Before LZO code is sent to Linus, its selection in Kconfig should be
made orthogonal to the current zlib selection code.
This means:
1) Options in lib/Kconfig hidden (selectable by drivers as required)
2) Decompression and Compression support separated, as read-only
filesystems only need to build in decompression support.
Thanks,
Michael-Luke
On 5/28/07, Michael-Luke Jones <[email protected]> wrote:
> On 28 May 2007, at 07:59, Nitin Gupta wrote:
>
> > If we get no perf. problems with this patch, then I beleive it is now
> > suitable to inclusion in mainline. Further cleanups and optimizations
> > can surely be done after that. It's still just ~500 LOC.
>
> Before LZO code is sent to Linus, its selection in Kconfig should be
> made orthogonal to the current zlib selection code.
>
> This means:
> 1) Options in lib/Kconfig hidden (selectable by drivers as required)
LZO as hidden option has no practical sense. Although LZO should be
auto-selected when some dependent project is selected (e.g. reieser4)
- there should be separate patch for this. Mixing such changes with
'core' LZO patch will just add side noise.
> 2) Decompression and Compression support separated, as read-only
> filesystems only need to build in decompression support.
>
Ok, I will do this. I wonder if some difference in opinion in such
things can actually cause 10+ extra RFCs?
Cheers,
Nitin
On 28 May 2007, at 13:09, Nitin Gupta wrote:
>> This means:
>> 1) Options in lib/Kconfig hidden (selectable by drivers as required)
>
> LZO as hidden option has no practical sense.
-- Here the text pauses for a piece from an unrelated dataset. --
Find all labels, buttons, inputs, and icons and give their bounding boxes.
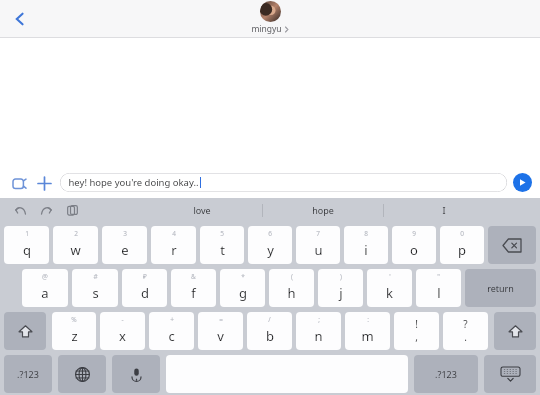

Although LZO should be
> auto-selected when some dependent project is selected (e.g. reieser4)
> - there should be separate patch for this. Mixing such changes with
> 'core' LZO patch will just add side noise.
No, LZO as a visible option makes no practical sense. Why would
anyone want to build LZO into a kernel when there are no in-kernel
users of the code?
In fact, all of the library code should probably go this way...
Michael-Luke Jones
On 5/28/07, Michael-Luke Jones <[email protected]> wrote:
> No, LZO as a visible option makes no practical sense. Why would
> anyone want to build LZO into a kernel when there are no in-kernel
> users of the code?
Agreed. It should be a auto-selected hidden config option.